Task goal >> Within the data below, find the string "Grenoble" and return each line where it occurs.

Extracted entries >>
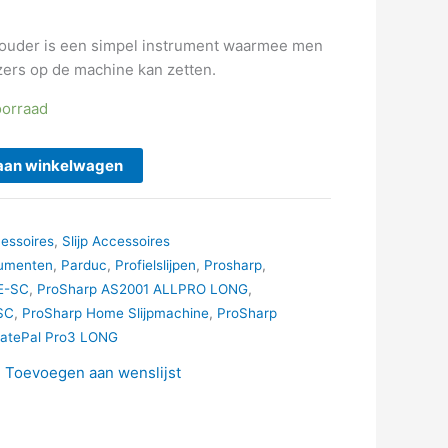
ouder is een simpel instrument waarmee men
zers op de machine kan zetten.
oorraad
aan winkelwagen
cessoires
,
Slijp Accessoires
rumenten
,
Parduc
,
Profielslijpen
,
Prosharp
,
E-SC
,
ProSharp AS2001 ALLPRO LONG
,
SC
,
ProSharp Home Slijpmachine
,
ProSharp
katePal Pro3 LONG
Toevoegen aan wenslijst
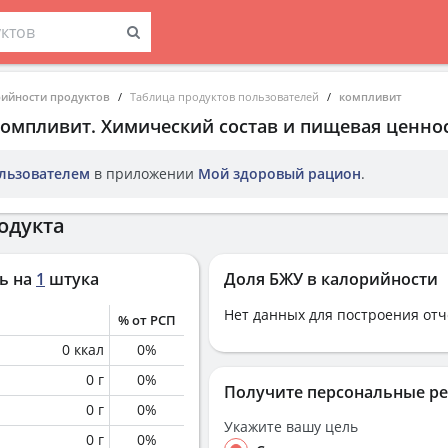
рийности продуктов
Таблица продуктов пользователей
компливит
компливит
. Химический состав и пищевая ценнос
льзователем
в приложении
Мой здоровый рацион
.
одукта
ь на
1
штука
Доля БЖУ в калорийности
Нет данных для построения отч
% от РСП
0
ккал
0
%
0
г
0
%
Получите персональные р
0
г
0
%
Укажите вашу цель
0
г
0
%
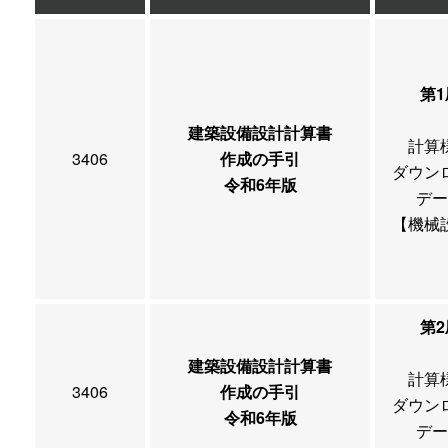
第1
建築設備設計計算書
計算
3406
作成の手引
ダウン
令和6年版
デー
【機械
第2
建築設備設計計算書
計算
3406
作成の手引
ダウン
令和6年版
デー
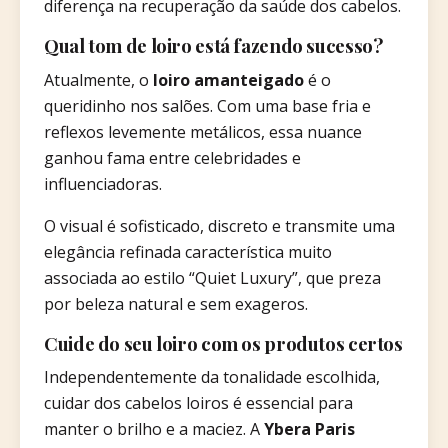
diferença na recuperação da saúde dos cabelos.
Qual tom de loiro está fazendo sucesso?
Atualmente, o
loiro amanteigado
é o
queridinho nos salões. Com uma base fria e
reflexos levemente metálicos, essa nuance
ganhou fama entre celebridades e
influenciadoras.
O visual é sofisticado, discreto e transmite uma
elegância refinada característica muito
associada ao estilo “Quiet Luxury”, que preza
por beleza natural e sem exageros.
Cuide do seu loiro com os produtos certos
Independentemente da tonalidade escolhida,
cuidar dos cabelos loiros é essencial para
manter o brilho e a maciez. A
Ybera Paris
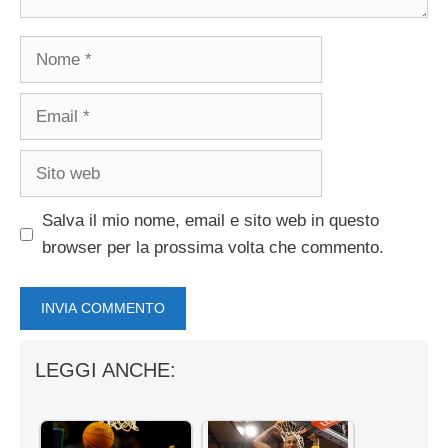
Nome
Email
Sito
web
Salva il mio nome, email e sito web in questo
browser per la prossima volta che commento.
LEGGI ANCHE:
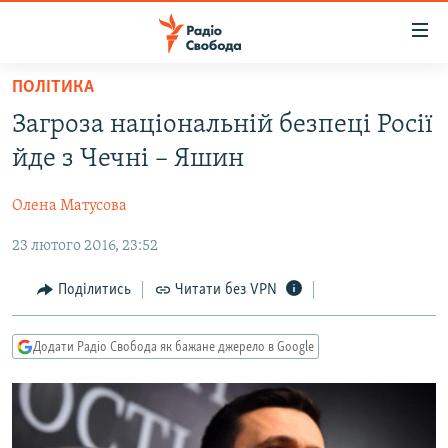
Доступність
посилання
Перейти
ПОЛІТИКА
до
РАДІО СВОБОДА – 70 РОКІВ
Загроза національній безпеці Росії
основного
ВСЕ ЗА ДОБУ
матеріалу
йде з Чечні – Яшин
СТАТТІ
Перейти
до
Олена Матусова
ВІЙНА
ПОЛІТИКА
основної
23 лютого 2016, 23:52
РОСІЙСЬКА «ФІЛЬТРАЦІЯ»
ЕКОНОМІКА
навігації
Перейти
ДОНБАС.РЕАЛІЇ
СУСПІЛЬСТВО
Поділитись
Читати без VPN
до
КРИМ.РЕАЛІЇ
КУЛЬТУРА
пошуку
Додати Радіо Свобода як бажане джерело в Google
ТИ ЯК?
СПОРТ
СХЕМИ
УКРАЇНА
КИТАЙ.ВИКЛИКИ
СВІТ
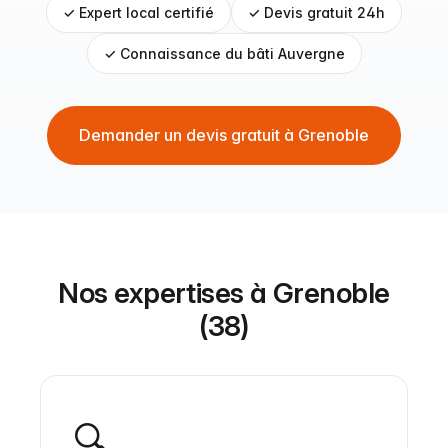
✓ Expert local certifié
✓ Devis gratuit 24h
✓ Connaissance du bâti Auvergne
Demander un devis gratuit à Grenoble
Nos expertises à Grenoble
(38)
🔍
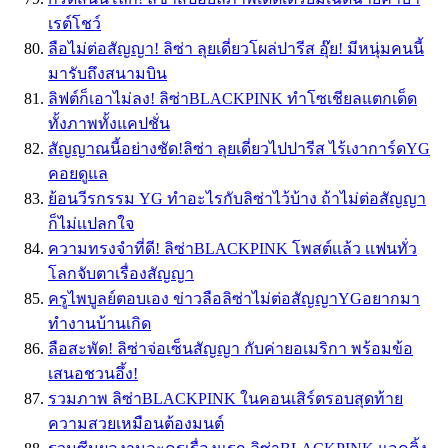
เรต์โชว์
ลือไม่ต่อสัญญา! ลิซ่า ลุยเดี่ยวโผล่ปารีส อุ๊ย! มีหนุ่มคนนี้
มารับถึงสนามบิน
ลิฟต์ก็เอาไม่ลง! ลิซ่าBLACKPINK ทำโซเชียลแตกเด็ด
ทั้งภาพทั้งแคปชั่น
สัญญาณนี้อย่างชัด!ลิซ่า ลุยเดี่ยวไปปารีส ไร้เงาการ์ดYG
คอยดูแล
ย้อนวีรกรรม YG ทำอะไรกับลิซ่าไว้บ้าง ถ้าไม่ต่อสัญญา
ก็ไม่เเปลกใจ
ความทรงจำที่ดี! ลิซ่าBLACKPINK โพสต์เเล้ว เเฟนทั่ว
โลกจับตาเรื่องสัญญา
ครูไพบูลย์ตอบเอง ข่าวลือลิซ่าไม่ต่อสัญญาYGอยากมา
ทำงานบ้านเกิด
ลือสะพัด! ลิซ่าจ่อเซ็นสัญญา กับค่ายอเมริกา พร้อมข้อ
เสนอชวนอึ้ง!
รวมภาพ ลิซ่าBLACKPINK ในคอนเสิร์ตรอบสุดท้าย
ความสวยเหมือนต้องมนต์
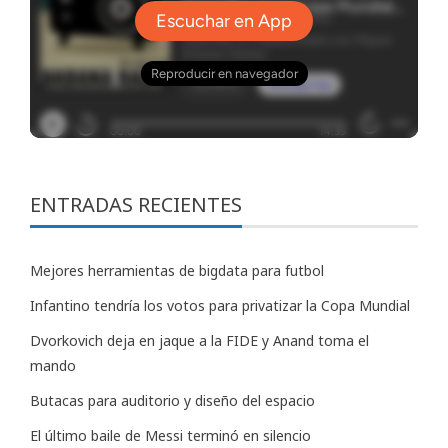
ENTRADAS RECIENTES
Mejores herramientas de bigdata para futbol
Infantino tendría los votos para privatizar la Copa Mundial
Dvorkovich deja en jaque a la FIDE y Anand toma el
mando
Butacas para auditorio y diseño del espacio
El último baile de Messi terminó en silencio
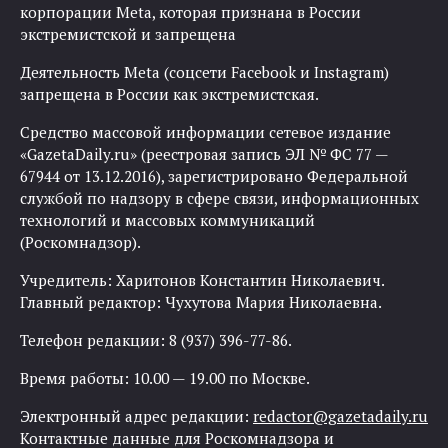
корпорации Meta, которая признана в России
экстремистской и запрещена
Деятельность Meta (соцсети Facebook и Instagram)
запрещена в России как экстремистская.
Средство массовой информации сетевое издание
«GazetaDaily.ru» (реестровая запись ЭЛ № ФС 77 —
67944 от 13.12.2016), зарегистрировано Федеральной
службой по надзору в сфере связи, информационных
технологий и массовых коммуникаций
(Роскомнадзор).
Учредитель: Харитонов Константин Николаевич.
Главный редактор: Чухутова Мария Николаевна.
Телефон редакции: 8 (937) 396-77-86.
Время работы: 10.00 — 19.00 по Москве.
Электронный адрес редакции:
redactor@gazetadaily.ru
Контактные данные для Роскомнадзора и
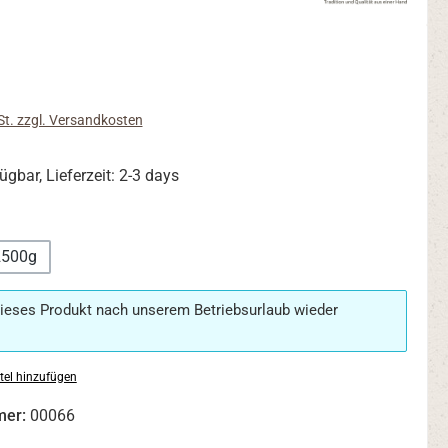
s:
St. zzgl. Versandkosten
ügbar, Lieferzeit: 2-3 days
ählen
2500g
ieses Produkt nach unserem Betriebsurlaub wieder
tel hinzufügen
mer:
00066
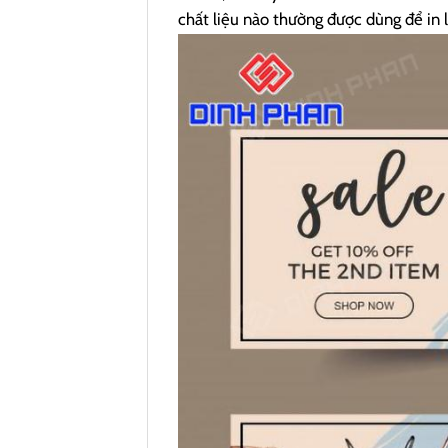
chất liệu nào thường được dùng để in 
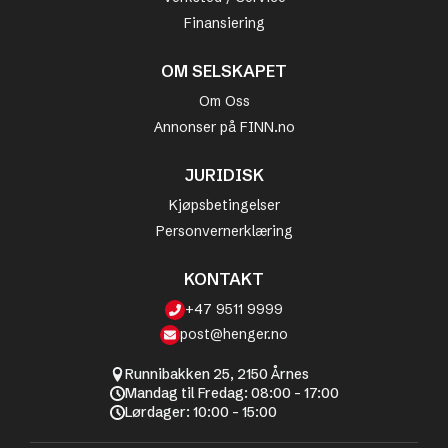
Finansiering
OM SELSKAPET
Om Oss
Annonser på FINN.no
JURIDISK
Kjøpsbetingelser
Personvernerklæring
KONTAKT
+47 9511 9999
post@henger.no
Runnibakken 25, 2150 Årnes
Mandag til Fredag: 08:00 - 17:00
Lørdager: 10:00 - 15:00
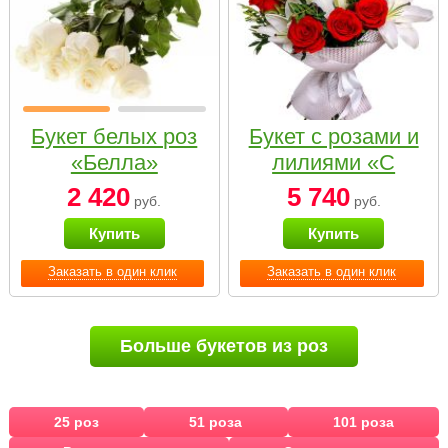
Букет белых роз
Букет с розами и
«Белла»
лилиями «С
наилучшими
2 420
5 740
руб.
руб.
пожеланиями»
Купить
Купить
Заказать в один клик
Заказать в один клик
Больше букетов из роз
25 роз
51 роза
101 роза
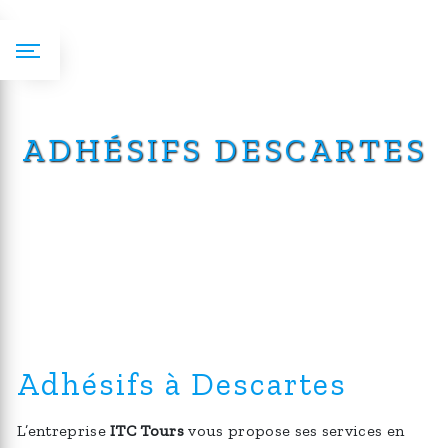
Panneau de gestion des cookies
ADHÉSIFS DESCARTES
Adhésifs à Descartes
L’entreprise
ITC Tours
vous propose ses services en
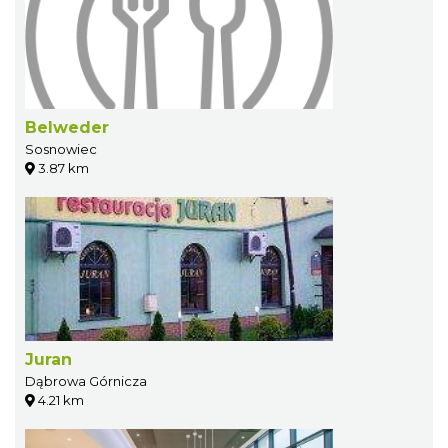
Belweder
Sosnowiec
3.87 km
Juran
Dąbrowa Górnicza
4.21 km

Reply >>
Demander un devis gratuit à Grenoble
Nos expertises à Grenoble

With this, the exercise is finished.